## [PROBLEM TO SOLVE]
Starting at the line that contains "Keep me logged in on this computer (669, 583)", retype each line to the end of the listing below. Include both ends, but not the pictures.
=== DATA FOR THIS TASK ===
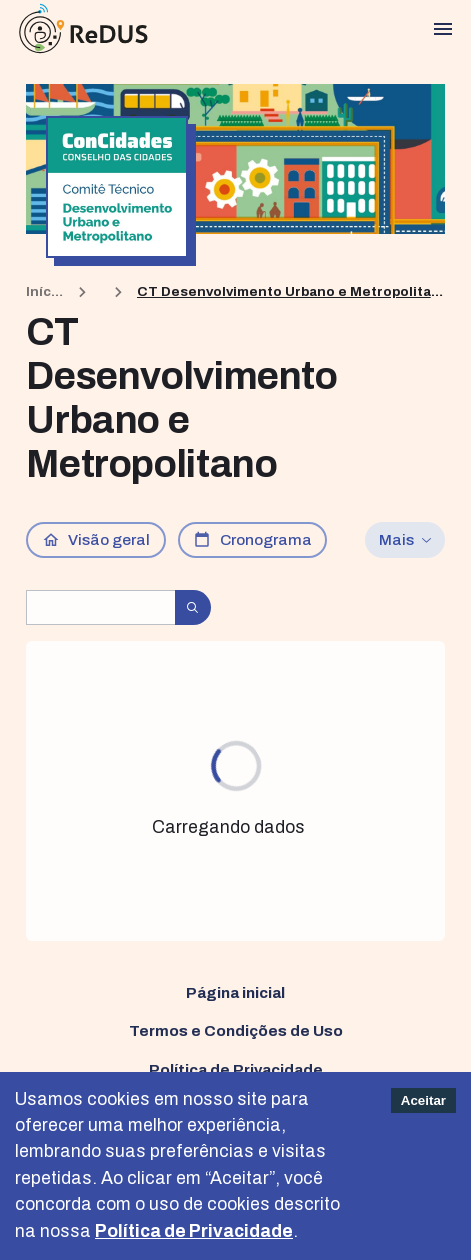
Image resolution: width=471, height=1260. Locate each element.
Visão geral (96, 540)
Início (45, 291)
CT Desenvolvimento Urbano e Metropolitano (291, 291)
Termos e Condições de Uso (236, 1030)
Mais (405, 539)
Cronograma (252, 540)
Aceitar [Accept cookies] (423, 1100)
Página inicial (235, 992)
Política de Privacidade (236, 1069)
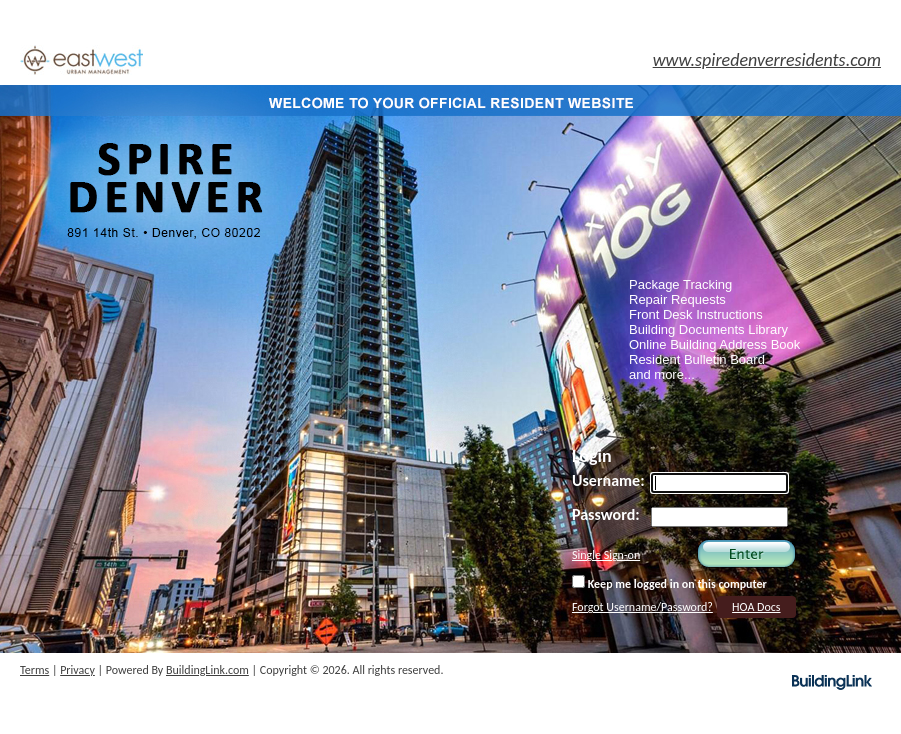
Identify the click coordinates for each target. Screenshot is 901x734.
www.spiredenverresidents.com (767, 60)
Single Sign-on (606, 555)
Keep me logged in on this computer (669, 583)
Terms (34, 670)
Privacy (77, 670)
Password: (606, 514)
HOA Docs (756, 607)
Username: (608, 480)
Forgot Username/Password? (642, 607)
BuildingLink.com (207, 670)
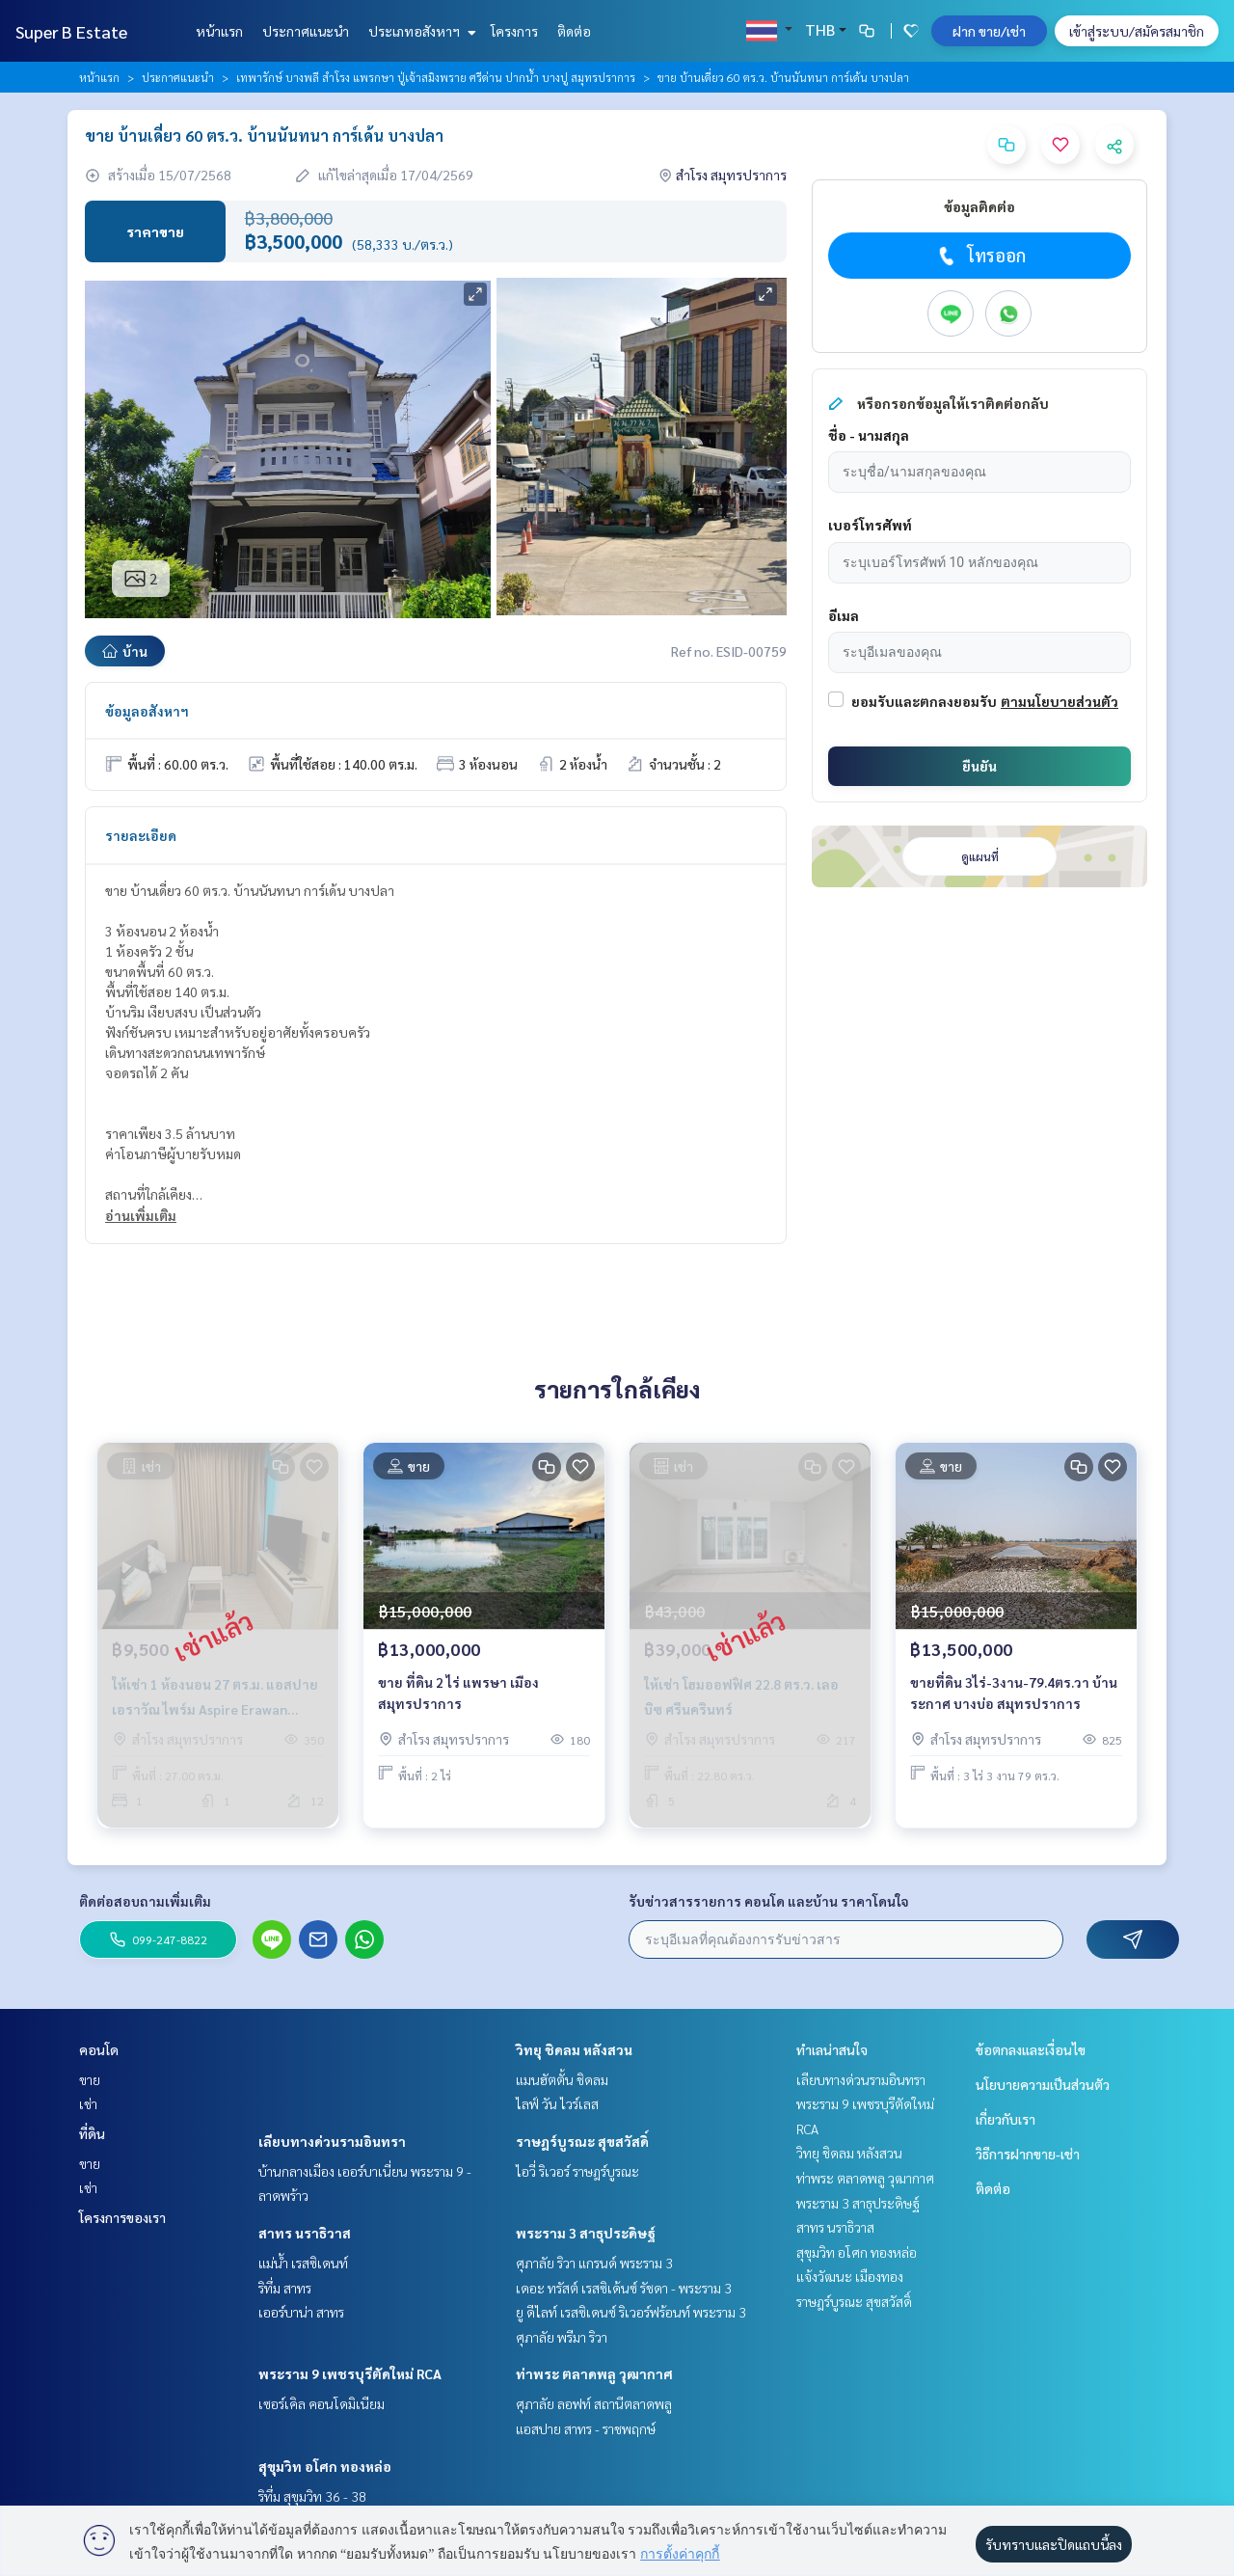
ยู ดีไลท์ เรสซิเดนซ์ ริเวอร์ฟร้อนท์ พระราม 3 (631, 2311)
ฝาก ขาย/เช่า (989, 31)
===
## [REPLY]
Keep me logged in on this computer (669, 583)
Terms (34, 670)
Privacy (77, 670)
Password: (606, 514)
HOA Docs (756, 607)
Username: (608, 480)
Forgot Username/Password? (642, 607)
BuildingLink.com (207, 670)
ยู ดีไลท์ เรสซิเดนซ์ ริเวอร์ฟร้อนท์ พระราม 3 (631, 2311)
ฝาก ขาย/เช่า (989, 31)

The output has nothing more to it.